Park Slope (Sector 7): Back to the Future, 2009
So in combing through the digital annals of all things Park Slope, our fearless editor found a post from crude futures referencing of all things the 1992 cinematic brilliance of Freejack.
Don't remember the movie, that's ok...no one does. Yet we at FIPS decided to dip back to 2006 where a blogger caught the future vision of a Park Slope of 2009 portrayed in...wait for it: 1992. Blows your mind doesn't it? Fuck M theory, quantum physicists everywhere now have a new conundrum to work out.
So here's The premise of Freejack (in case you missed out 19 years ago): Emilio Estevez plays a race car driver in 1991 who is about to die in a crash and burn accident. Right before that happens Mick Jagger zaps Emilio 18 years into the future to a spiffy future New York for body harvesting or something like that. Then there's some shit about how Mick Jagger is a mercenary working for some rich dude who has a hard-on for Emilio Estavez's body and wants to have his mind transplanted into it (boy did you choose the wrong brother for that). But Emilio gets hip to the plot. What happens? I'll let crude futures explain it to you:
"Mayhem ensues when... Estevez, who is supposed to have been mind-wiped just after time travel, escapes from the bonejackers — thereby becoming an illegal "freejack" — and finds a tough-as-nails nun who helps him flee to "'Sector Seven. You probably knew it as Park Slope.'"

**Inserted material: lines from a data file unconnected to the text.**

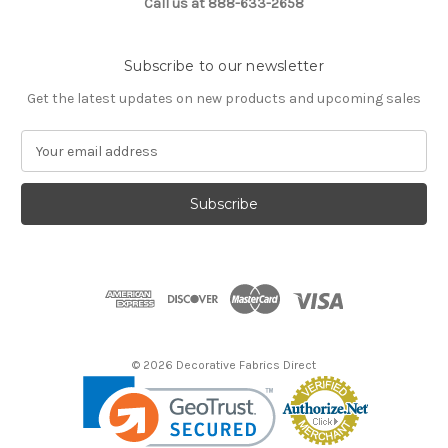
Call us at 888-633-2658
Subscribe to our newsletter
Get the latest updates on new products and upcoming sales
E
m
a
i
l
A
d
d
r
e
s
© 2026 Decorative Fabrics Direct
s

So you're thinking Mick Jagger as a time-traveling mercenary, mind-wiping, tough-as-nails nun, this movie is spot on about 2009. Here are some shots of a once and future Park Slope, all courtesy of crude futures.

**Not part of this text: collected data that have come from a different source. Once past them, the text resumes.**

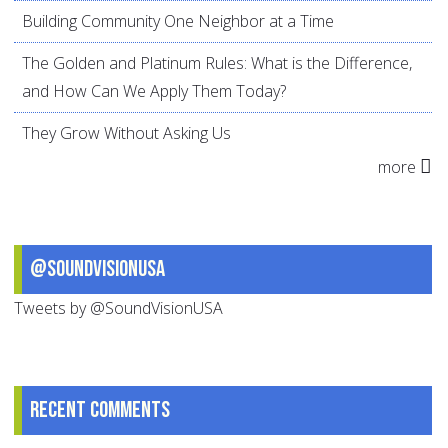
Building Community One Neighbor at a Time
The Golden and Platinum Rules: What is the Difference,
and How Can We Apply Them Today?
They Grow Without Asking Us
more
@SoundVisionUSA
Tweets by @SoundVisionUSA
Recent comments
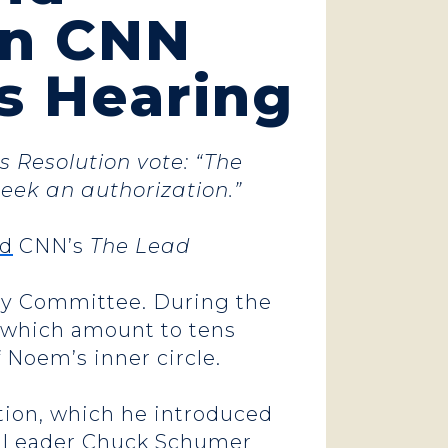
on CNN
’s Hearing
 Resolution vote: “The
eek an authorization.”
ed
CNN’s
The Lead
ary Committee. During the
, which amount to tens
of Noem’s inner circle.
tion, which he introduced
ic Leader Chuck Schumer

Here's what Freejack got right:
Most definitely the street traffic and the stairwell. The fashion styles of the masses was clearly spot-on. I only wish we had Buster Poindexter hanging around on the street and those bad-ass chicks hanging out under 3-D tittie storefronts. I mean how amazing would that be?
Here's what Freejack got wrong:
A genuine lack of Thai restaurants and burger joints. I didn't see the Community Bookstore in there or Area Kids? And dare I mention the Food Coop? No Steve Buscemi or John Turturro to be found.
But seriously Buster, if you're reading this, move to Park Slope. We need you here.